[What to work on]: Nothing is needed except the lines below that run from the one with "Política de devolución (editar con el módulo" through the one with "Bestial Wolf's original Chromoly Peg with 2", repeated exactly.
*-*-*
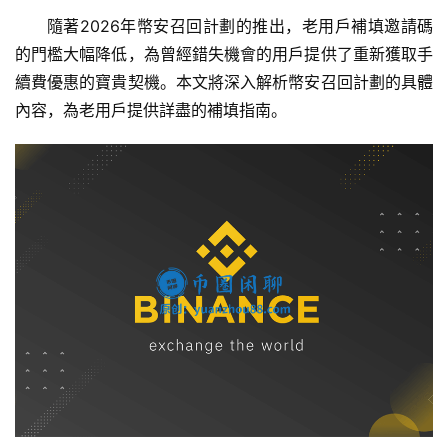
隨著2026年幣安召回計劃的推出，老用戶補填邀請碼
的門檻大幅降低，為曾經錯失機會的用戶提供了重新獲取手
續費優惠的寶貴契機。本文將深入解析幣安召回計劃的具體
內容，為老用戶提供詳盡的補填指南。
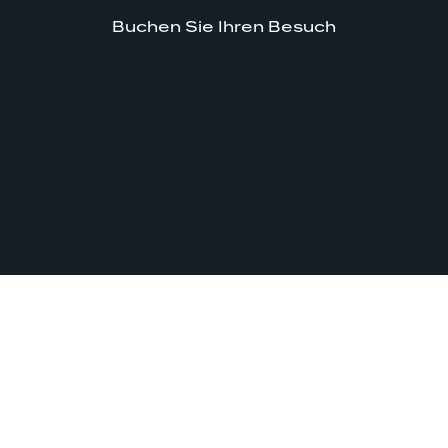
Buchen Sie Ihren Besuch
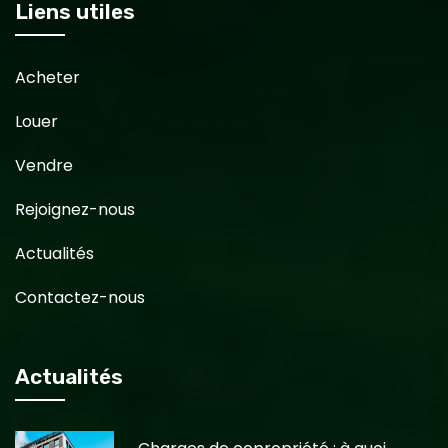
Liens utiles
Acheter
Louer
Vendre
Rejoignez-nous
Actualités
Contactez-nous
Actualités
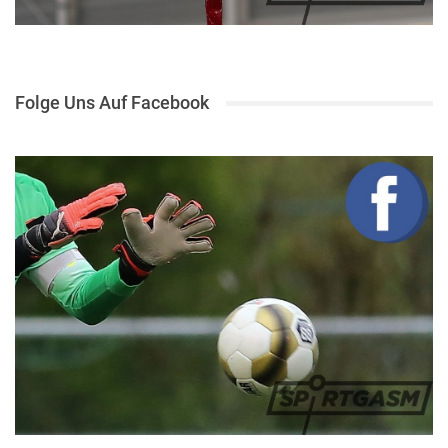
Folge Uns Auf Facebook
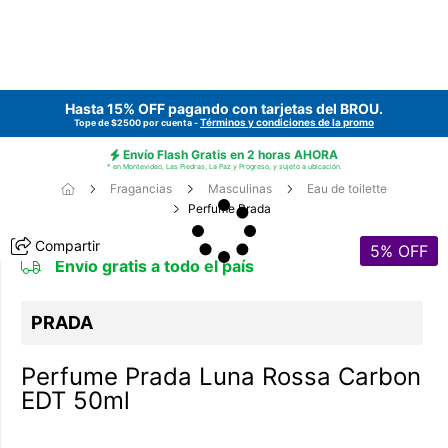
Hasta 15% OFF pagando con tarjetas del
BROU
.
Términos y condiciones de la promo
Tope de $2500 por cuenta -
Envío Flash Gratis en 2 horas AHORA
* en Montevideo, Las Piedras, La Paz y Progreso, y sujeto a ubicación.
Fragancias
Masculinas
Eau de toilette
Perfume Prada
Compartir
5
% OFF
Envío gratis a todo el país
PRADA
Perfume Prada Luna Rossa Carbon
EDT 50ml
*-*-*
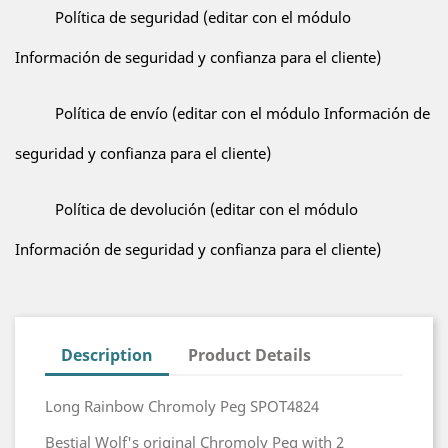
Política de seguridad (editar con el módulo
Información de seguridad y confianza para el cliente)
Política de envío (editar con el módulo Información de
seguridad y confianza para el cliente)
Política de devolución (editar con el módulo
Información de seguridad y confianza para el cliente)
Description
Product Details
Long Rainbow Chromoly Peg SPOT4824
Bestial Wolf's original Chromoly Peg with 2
*-*-*
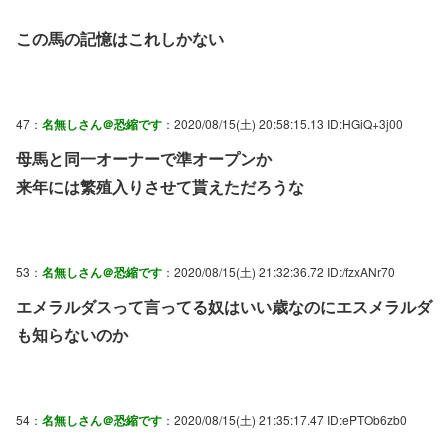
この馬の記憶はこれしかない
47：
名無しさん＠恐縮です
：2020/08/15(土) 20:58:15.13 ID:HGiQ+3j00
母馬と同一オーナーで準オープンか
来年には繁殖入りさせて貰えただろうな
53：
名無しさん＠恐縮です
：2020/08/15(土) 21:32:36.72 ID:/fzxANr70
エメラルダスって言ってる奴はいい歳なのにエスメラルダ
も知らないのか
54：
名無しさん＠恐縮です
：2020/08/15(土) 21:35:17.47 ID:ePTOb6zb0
*-*-*
[Exercise answer]:
Política de devolución (editar con el módulo
Información de seguridad y confianza para el cliente)
Description
Product Details
Long Rainbow Chromoly Peg SPOT4824
Bestial Wolf's original Chromoly Peg with 2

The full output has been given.